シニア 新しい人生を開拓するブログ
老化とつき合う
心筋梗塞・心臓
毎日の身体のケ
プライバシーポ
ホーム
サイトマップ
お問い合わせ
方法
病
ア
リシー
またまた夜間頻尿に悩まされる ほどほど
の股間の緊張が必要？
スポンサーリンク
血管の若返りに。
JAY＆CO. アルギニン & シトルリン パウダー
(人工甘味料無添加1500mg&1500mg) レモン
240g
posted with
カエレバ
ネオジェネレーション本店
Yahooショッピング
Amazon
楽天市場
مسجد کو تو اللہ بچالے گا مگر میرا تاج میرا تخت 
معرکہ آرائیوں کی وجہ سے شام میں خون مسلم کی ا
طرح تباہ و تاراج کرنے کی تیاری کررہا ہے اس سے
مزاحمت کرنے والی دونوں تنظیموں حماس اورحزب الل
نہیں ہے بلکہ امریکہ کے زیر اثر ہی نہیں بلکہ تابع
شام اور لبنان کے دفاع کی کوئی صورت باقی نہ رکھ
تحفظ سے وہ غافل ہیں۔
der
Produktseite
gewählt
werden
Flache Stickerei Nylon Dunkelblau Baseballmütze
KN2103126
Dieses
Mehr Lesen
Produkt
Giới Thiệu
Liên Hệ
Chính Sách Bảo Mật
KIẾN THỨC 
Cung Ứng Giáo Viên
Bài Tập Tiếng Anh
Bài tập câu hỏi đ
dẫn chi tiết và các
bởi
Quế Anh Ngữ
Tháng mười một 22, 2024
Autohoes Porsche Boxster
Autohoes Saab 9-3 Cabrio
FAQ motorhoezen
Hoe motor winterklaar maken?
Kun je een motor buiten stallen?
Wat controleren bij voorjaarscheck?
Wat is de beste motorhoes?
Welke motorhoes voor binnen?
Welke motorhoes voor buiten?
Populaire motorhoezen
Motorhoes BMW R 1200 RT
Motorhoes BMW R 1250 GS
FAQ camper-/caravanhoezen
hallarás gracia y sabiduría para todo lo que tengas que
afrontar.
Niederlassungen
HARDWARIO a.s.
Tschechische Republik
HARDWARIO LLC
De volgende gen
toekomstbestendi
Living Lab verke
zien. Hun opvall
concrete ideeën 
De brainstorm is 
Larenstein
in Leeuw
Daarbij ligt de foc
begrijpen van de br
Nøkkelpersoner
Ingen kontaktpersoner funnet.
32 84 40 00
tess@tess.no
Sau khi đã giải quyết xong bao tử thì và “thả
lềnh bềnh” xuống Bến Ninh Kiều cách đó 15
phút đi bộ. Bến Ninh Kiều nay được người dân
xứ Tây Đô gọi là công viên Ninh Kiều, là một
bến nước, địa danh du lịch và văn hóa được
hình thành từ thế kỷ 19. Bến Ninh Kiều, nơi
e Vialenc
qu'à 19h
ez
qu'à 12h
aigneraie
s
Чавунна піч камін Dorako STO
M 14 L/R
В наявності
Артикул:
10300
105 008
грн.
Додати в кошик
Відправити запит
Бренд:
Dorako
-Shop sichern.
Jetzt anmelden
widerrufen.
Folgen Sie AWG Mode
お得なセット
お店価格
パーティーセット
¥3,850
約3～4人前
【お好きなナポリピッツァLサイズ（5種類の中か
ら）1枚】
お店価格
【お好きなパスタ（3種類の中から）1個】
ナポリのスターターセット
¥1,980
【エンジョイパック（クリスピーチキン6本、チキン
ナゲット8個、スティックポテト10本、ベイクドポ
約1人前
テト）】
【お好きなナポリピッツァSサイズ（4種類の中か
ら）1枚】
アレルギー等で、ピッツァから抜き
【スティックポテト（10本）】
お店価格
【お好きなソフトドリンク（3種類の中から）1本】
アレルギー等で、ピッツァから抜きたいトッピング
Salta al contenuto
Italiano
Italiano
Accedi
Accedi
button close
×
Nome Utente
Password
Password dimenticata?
==*==
--- YOUR OBJECTIVE ---
Print the listing above from its first line through the line with "Kun je een motor buiten stallen?", and stop there.

--- RESPONSE BOX ---
シニア 新しい人生を開拓するブログ
老化とつき合う
心筋梗塞・心臓
毎日の身体のケ
プライバシーポ
ホーム
サイトマップ
お問い合わせ
方法
病
ア
リシー
またまた夜間頻尿に悩まされる ほどほど
の股間の緊張が必要？
スポンサーリンク
血管の若返りに。
JAY＆CO. アルギニン & シトルリン パウダー
(人工甘味料無添加1500mg&1500mg) レモン
240g
posted with
カエレバ
ネオジェネレーション本店
Yahooショッピング
Amazon
楽天市場
مسجد کو تو اللہ بچالے گا مگر میرا تاج میرا تخت 
معرکہ آرائیوں کی وجہ سے شام میں خون مسلم کی ا
طرح تباہ و تاراج کرنے کی تیاری کررہا ہے اس سے
مزاحمت کرنے والی دونوں تنظیموں حماس اورحزب الل
نہیں ہے بلکہ امریکہ کے زیر اثر ہی نہیں بلکہ تابع
شام اور لبنان کے دفاع کی کوئی صورت باقی نہ رکھ
تحفظ سے وہ غافل ہیں۔
der
Produktseite
gewählt
werden
Flache Stickerei Nylon Dunkelblau Baseballmütze
KN2103126
Dieses
Mehr Lesen
Produkt
Giới Thiệu
Liên Hệ
Chính Sách Bảo Mật
KIẾN THỨC 
Cung Ứng Giáo Viên
Bài Tập Tiếng Anh
Bài tập câu hỏi đ
dẫn chi tiết và các
bởi
Quế Anh Ngữ
Tháng mười một 22, 2024
Autohoes Porsche Boxster
Autohoes Saab 9-3 Cabrio
FAQ motorhoezen
Hoe motor winterklaar maken?
Kun je een motor buiten stallen?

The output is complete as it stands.